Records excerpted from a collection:
== Segment start ==
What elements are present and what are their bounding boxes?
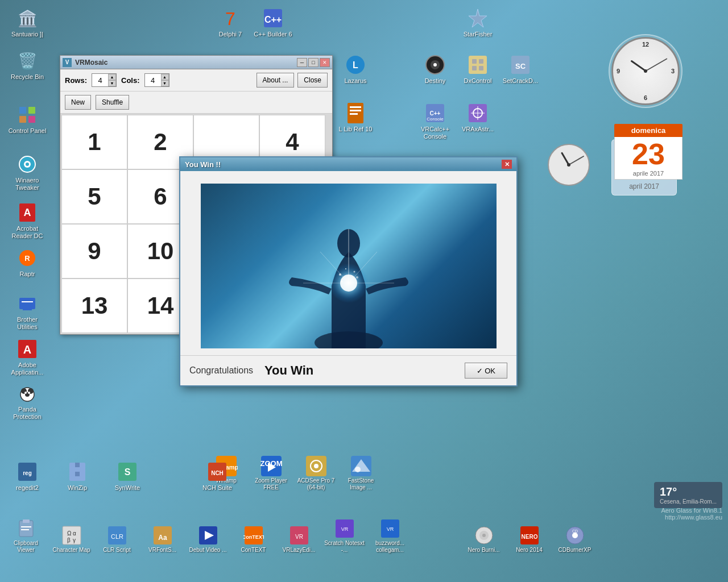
desktop-icon-vraxastr[interactable]: VRAxAstr... <box>455 99 500 135</box>
desktop-icon-adobe[interactable]: A Adobe Applicatin... <box>5 335 50 379</box>
svg-point-61 <box>356 276 358 278</box>
svg-marker-25 <box>469 9 487 27</box>
taskbar-cdburnerxp[interactable]: CD CDBurnerXP <box>553 524 596 554</box>
month-year: april 2017 <box>617 182 672 190</box>
acrobat-icon: A <box>16 201 39 224</box>
svg-rect-2 <box>19 116 26 123</box>
italian-cal-widget: domenica 23 aprile 2017 <box>614 124 682 180</box>
taskbar-icon-label: WinZip <box>68 484 87 492</box>
taskbar-zoom-player[interactable]: ZOOM Zoom Player FREE <box>250 455 292 491</box>
desktop-icon-setcrack[interactable]: SC SetCrackD... <box>498 51 543 87</box>
taskbar-synwrite[interactable]: S SynWrite <box>105 458 150 494</box>
cal-header: domenica <box>614 124 682 137</box>
minimize-button[interactable]: ─ <box>297 58 307 67</box>
svg-text:A: A <box>24 207 31 218</box>
taskbar-vrlazyedi[interactable]: VR VRLazyEdi... <box>278 524 320 554</box>
desktop-icon-cpp[interactable]: C++ C++ Builder 6 <box>250 5 296 40</box>
taskbar-acdsee[interactable]: ACDSee Pro 7 (64-bit) <box>295 455 337 491</box>
desktop-icon-label: VRAxAstr... <box>462 126 494 133</box>
desktop-icon-panda[interactable]: Panda Protection <box>5 380 50 423</box>
taskbar-winzip[interactable]: WinZip <box>55 458 100 494</box>
close-dialog-button[interactable]: Close <box>297 73 328 88</box>
destiny-icon <box>424 53 446 76</box>
shuffle-button[interactable]: Shuffle <box>96 95 129 110</box>
taskbar-icon-label: Scratch Notesxt -... <box>323 540 366 554</box>
svg-rect-3 <box>28 116 35 123</box>
grid-cell-1[interactable]: 1 <box>61 115 127 169</box>
weather-widget: 17° Cesena, Emilia-Rom... <box>654 482 722 508</box>
bottom-row2: Clipboard Viewer Ωαβγ Character Map CLR … <box>5 517 596 554</box>
desktop-icon-control-panel[interactable]: Control Panel <box>5 101 50 137</box>
taskbar-vrfonts[interactable]: Aa VRFontS... <box>141 524 184 554</box>
desktop-icon-dxcontrol[interactable]: DxControl <box>455 51 500 87</box>
vrmosaic-titlebar[interactable]: V VRMosaic ─ □ ✕ <box>60 56 332 69</box>
desktop-icon-raptr[interactable]: R Raptr <box>5 244 50 280</box>
desktop-icon-santuario[interactable]: 🏛️ Santuario ]| <box>5 5 50 40</box>
desktop-icon-lazarus[interactable]: L Lazarus <box>333 51 378 87</box>
libref-icon <box>344 102 367 124</box>
desktop-icon-label: VRCalc++ Console <box>415 126 456 140</box>
desktop-icon-winaero[interactable]: Winaero Tweaker <box>5 151 50 194</box>
rows-input[interactable] <box>92 74 108 86</box>
desktop-icon-label: Winaero Tweaker <box>7 177 48 192</box>
close-button[interactable]: ✕ <box>320 58 330 67</box>
desktop-icon-destiny[interactable]: Destiny <box>412 51 458 87</box>
taskbar-buzzword[interactable]: VR buzzword... collegam... <box>369 517 411 554</box>
grid-cell-13[interactable]: 13 <box>61 278 127 333</box>
svg-text:R: R <box>24 254 30 263</box>
rows-down-arrow[interactable]: ▼ <box>108 80 116 86</box>
new-button[interactable]: New <box>65 95 91 110</box>
analog-clock: 12 3 6 9 <box>609 34 682 108</box>
svg-rect-81 <box>75 463 80 467</box>
rows-up-arrow[interactable]: ▲ <box>108 74 116 80</box>
taskbar-charmap[interactable]: Ωαβγ Character Map <box>50 524 93 554</box>
vrlazyedi-icon: VR <box>288 524 311 547</box>
desktop-icon-delphi[interactable]: 7 Delphi 7 <box>208 5 253 40</box>
svg-rect-39 <box>350 106 361 108</box>
desktop-icon-label: DxControl <box>464 77 492 85</box>
taskbar-regedit2[interactable]: reg regedit2 <box>5 458 50 494</box>
taskbar-nero2014[interactable]: NERO Nero 2014 <box>508 524 551 554</box>
taskbar-clipboard[interactable]: Clipboard Viewer <box>5 517 47 554</box>
rows-spinner[interactable]: ▲ ▼ <box>92 73 117 87</box>
nero-burni-icon <box>473 524 495 547</box>
svg-text:γ: γ <box>73 537 76 543</box>
taskbar-faststone[interactable]: FastStone Image ... <box>340 455 382 491</box>
youwin-close-button[interactable]: ✕ <box>502 160 512 169</box>
taskbar-nch[interactable]: NCH NCH Suite <box>195 458 240 494</box>
weather-temperature: 17° <box>660 485 717 498</box>
desktop-icon-starfisher[interactable]: StarFisher <box>455 5 500 40</box>
svg-point-74 <box>314 464 318 468</box>
desktop-icon-brother[interactable]: Brother Utilities <box>5 290 50 333</box>
grid-cell-9[interactable]: 9 <box>61 224 127 278</box>
desktop-icon-label: Panda Protection <box>7 406 48 421</box>
youwin-titlebar: You Win !! ✕ <box>180 157 516 171</box>
acdsee-icon <box>305 455 328 477</box>
desktop-icon-recycle-bin[interactable]: 🗑️ Recycle Bin <box>5 47 50 83</box>
about-button[interactable]: About ... <box>257 73 295 88</box>
svg-text:CLR: CLR <box>110 533 123 540</box>
cols-up-arrow[interactable]: ▲ <box>161 74 169 80</box>
svg-text:C++: C++ <box>430 110 441 117</box>
aero-glass-watermark: Aero Glass for Win8.1 http://www.glass8.… <box>661 507 722 521</box>
desktop-icon-acrobat[interactable]: A Acrobat Reader DC <box>5 199 50 242</box>
desktop-icon-libref[interactable]: L Lib Ref 10 <box>333 99 378 135</box>
cols-down-arrow[interactable]: ▼ <box>161 80 169 86</box>
clrscript-icon: CLR <box>106 524 129 547</box>
ok-button[interactable]: ✓ OK <box>465 363 507 379</box>
taskbar-scratch[interactable]: VR Scratch Notesxt -... <box>323 517 366 554</box>
taskbar-icon-label: CLR Script <box>103 547 130 554</box>
taskbar-context[interactable]: ConTEXT ConTEXT <box>232 524 275 554</box>
desktop-icon-vrcalc[interactable]: C++Console VRCalc++ Console <box>412 99 458 143</box>
svg-rect-13 <box>22 301 33 302</box>
cols-input[interactable] <box>145 74 161 86</box>
taskbar-nero-burni[interactable]: Nero Burni... <box>462 524 505 554</box>
taskbar-debut[interactable]: Debut Video ... <box>187 524 229 554</box>
maximize-button[interactable]: □ <box>308 58 318 67</box>
grid-cell-5[interactable]: 5 <box>61 169 127 224</box>
vrmosaic-title-icon: V <box>63 58 72 67</box>
cdburnerxp-icon: CD <box>564 524 586 547</box>
taskbar-clrscript[interactable]: CLR CLR Script <box>96 524 138 554</box>
cols-spinner[interactable]: ▲ ▼ <box>144 73 169 87</box>
svg-point-20 <box>24 392 27 394</box>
== Segment end ==
#### [Exercise directions]
What lines in the data hold the word "clrscript"? Return them.

#### [Written solution]
clrscript-icon: CLR <box>106 524 129 547</box>
taskbar-clrscript[interactable]: CLR CLR Script <box>96 524 138 554</box>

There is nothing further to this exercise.